There are tales of devout prostitutes, lascivious knights, beloved barber-surgeons and curmudgeonly clerics – if it reads like the cast of a grotesque pantomime, it’s because the authors know their audience.
This isn’t a scholarly tome (and indeed, much of the information in the book will not be unfamiliar to Melitensia connoisseurs) but it doesn’t propose to be one, either.
The pleasure it offers comes from the playful juxtaposition of delightful illustrations and irreverent fun. The tone strikes a wry balance between tongue-in-cheek commentary and historical anecdote, in a style popularised by Giovanni Bonello.
Azzopardi and Attard have written their little history with a careful eye to primary sources (many of which are extensively quoted and referenced), reconstructing an idiosyncratic vision of 18th-century life in Malta drawn from judicial records, traveller’s accounts, and other bits of narrative debris that come part-and-parcel with every square inch of Maltese soil.
You can’t move for the ghosts of things past, and it’s refreshing to find new popular historians who are willing to take the plunge and attempt amusing recreations of local lives.
The introduction tells us that “the Code de Rohan was very intrusive in matters relating to the use of persons’ organs of procreation” and goes on to say that “the parish priest of Żurrieq was convicted of pimping” and “prostitutes recited the rosary while they waited for clients”.
It’s that kind of book, and if you’re looking for the most genteel kind of racy reading around, this should do the trick. The volume touches on the darker side of life too, noting the ways that anti-Semitic laws were enforced with particular severity, and slavery was so ingrained that many people didn’t consider slaves ‘human’ at all – even the Church’s tempering presence couldn’t alleviate that sad state of affairs.

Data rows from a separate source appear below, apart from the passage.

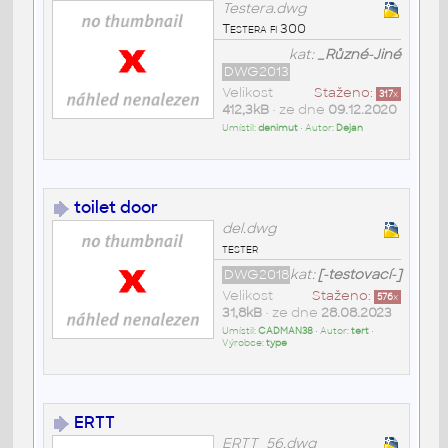
Testera.dwg
Testera fi 300
kat:
_Různé-Jiné
DWG2013
Velikost
Staženo:
317
x
412,3kB
• ze dne
09.12.2020
Umístil:
denimut
• Autor:
Dejan
toilet door
del.dwg
tester
DWG2018
kat:
[-testovací-]
Velikost
Staženo:
576
x
31,8kB
• ze dne
28.08.2023
Umístil:
CADMAN38
• Autor:
tert
•
Výrobce:
type
ERTT
ERTT_56.dwg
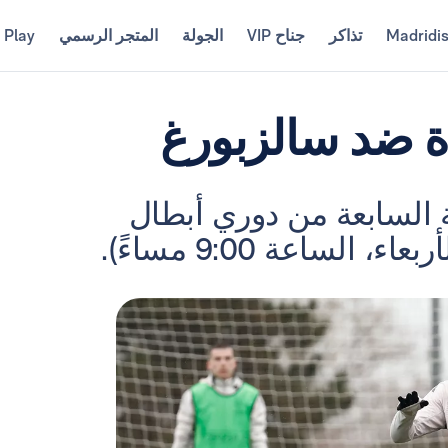
Madridi
تذاكر
جناح VIP
الجولة
المتجر الرسمي
 Play
اة ضد سالزبورغ
 السابعة من دوري أبطال
لساعة 9:00 مساءً).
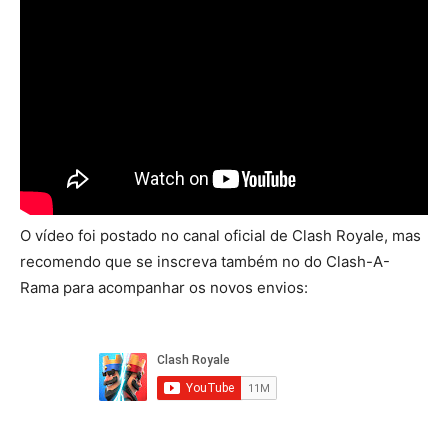
O vídeo foi postado no canal oficial de Clash Royale, mas
recomendo que se inscreva também no do Clash-A-
Rama para acompanhar os novos envios:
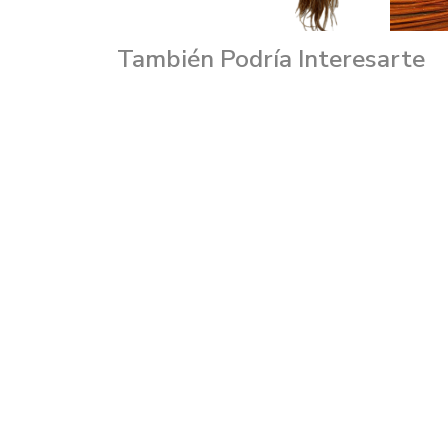
También Podría Interesarte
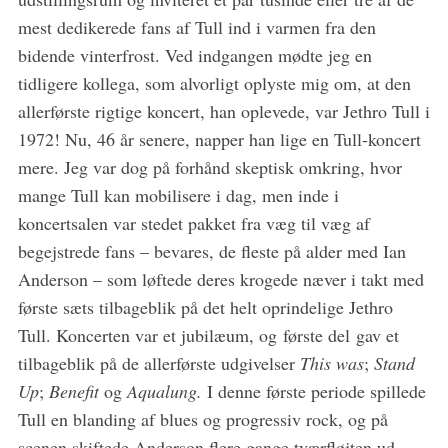
mest dedikerede fans af Tull ind i varmen fra den
bidende vinterfrost. Ved indgangen mødte jeg en
tidligere kollega, som alvorligt oplyste mig om, at den
allerførste rigtige koncert, han oplevede, var Jethro Tull i
1972! Nu, 46 år senere, napper han lige en Tull-koncert
mere. Jeg var dog på forhånd skeptisk omkring, hvor
mange Tull kan mobilisere i dag, men inde i
koncertsalen var stedet pakket fra væg til væg af
S
e
begejstrede fans – bevares, de fleste på alder med Ian
a
Anderson – som løftede deres krogede næver i takt med
r
første sæts tilbageblik på det helt oprindelige Jethro
c
Tull. Koncerten var et jubilæum, og første del gav et
h
f
tilbageblik på de allerførste udgivelser
This was
;
Stand
o
Up
;
Benefit
og
Aqualung.
I denne første periode spillede
r
Tull en blanding af blues og progressiv rock, og på
:
scenen skiftede Anderson flere gange tværfløjten ud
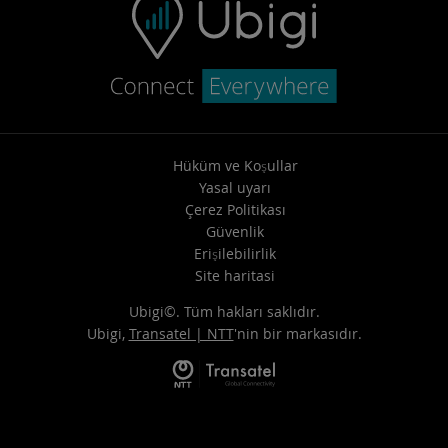
Hüküm ve Koşullar
Yasal uyarı
Çerez Politikası
Güvenlik
Erişilebilirlik
Site haritasi
Ubigi©. Tüm hakları saklıdır.
Ubigi,
Transatel | NTT
'nin bir markasıdır.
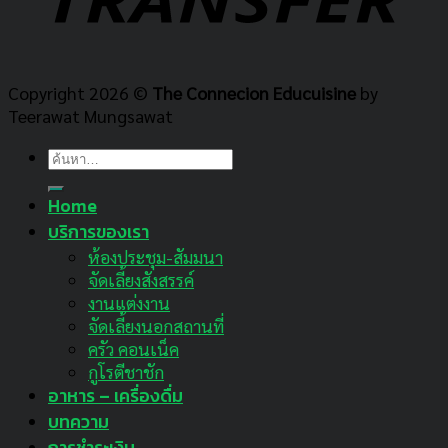
Copyright 2026 ©
The Connecion Educuisine
by
Teerawat Mungsawat
ค้นหา:
Home
บริการของเรา
ห้องประชุม-สัมมนา
จัดเลี้ยงสังสรรค์
งานแต่งงาน
จัดเลี้ยงนอกสถานที่
ครัว คอนเน็ค
กูโรตีชาชัก
อาหาร – เครื่องดื่ม
บทความ
การชำระเงิน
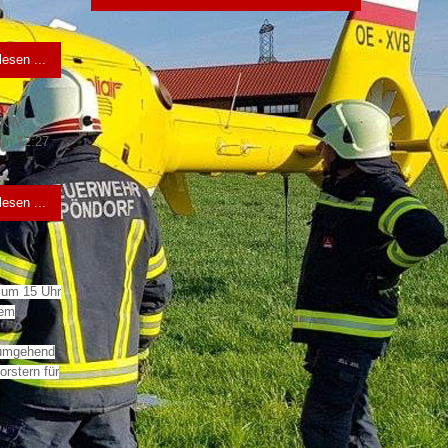
lesen ...
 PKW“
um 12:27
lesen ...
 um 15 Uhr
nem
 umgehend
rstern für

If you’ve ever wondered what food people ate then (why caffeine became a national addiction), what clothes were paraded up and down the streets of Valletta, and how the long arm of the law affected locals’ lives, this book won’t disappoint.
Most of the illustrations in the book are pictures of authentic 18th century artefacts from private collections, and as the authors of Antique Collecting in Malta the pair were perfectly placed to get photographs of some exquisite objects.
Daily life in 18th-century Malta will certainly find a welcome place on many bedside tables. Anybody with an interest in Maltese social customs in the 1700s (or with an inordinate enthusiasm for breeches or petticoats) will enjoy this book.